(Data extracts)

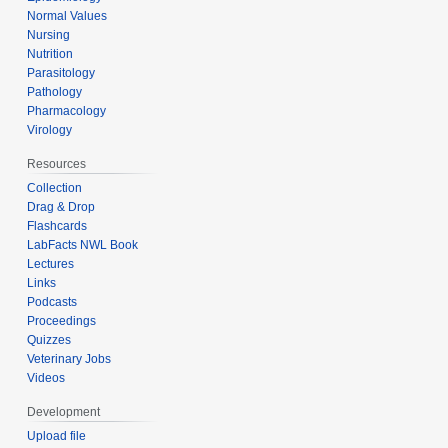
Normal Values
Nursing
Nutrition
Parasitology
Pathology
Pharmacology
Virology
Resources
Collection
Drag & Drop
Flashcards
LabFacts NWL Book
Lectures
Links
Podcasts
Proceedings
Quizzes
Veterinary Jobs
Videos
Development
Upload file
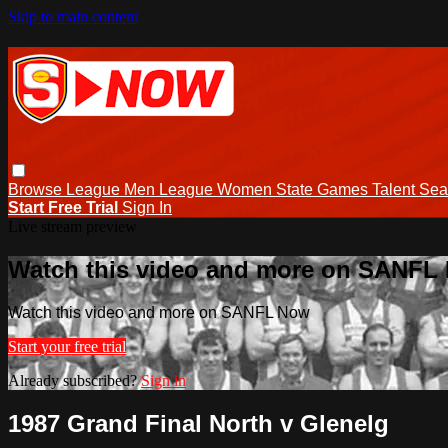
Skip to main content
Browse
League Men
League Women
State Games
Talent
Sea
Start Free Trial
Sign In
Live stream preview
Watch this video and more on SANFL
Watch this video and more on SANFL Now
Start your free trial
Already subscribed?
Sign in
1987 Grand Final North v Glenelg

(End Data extracts)

Write out each entry above once more, exactly as written, and drop the pictures.

Written reply:
Normal Values
Nursing
Nutrition
Parasitology
Pathology
Pharmacology
Virology
Resources
Collection
Drag & Drop
Flashcards
LabFacts NWL Book
Lectures
Links
Podcasts
Proceedings
Quizzes
Veterinary Jobs
Videos
Development
Upload file
Skip to main content
Browse
League Men
League Women
State Games
Talent
Sea
Start Free Trial
Sign In
Live stream preview
Watch this video and more on SANFL
Watch this video and more on SANFL Now
Start your free trial
Already subscribed?
Sign in
1987 Grand Final North v Glenelg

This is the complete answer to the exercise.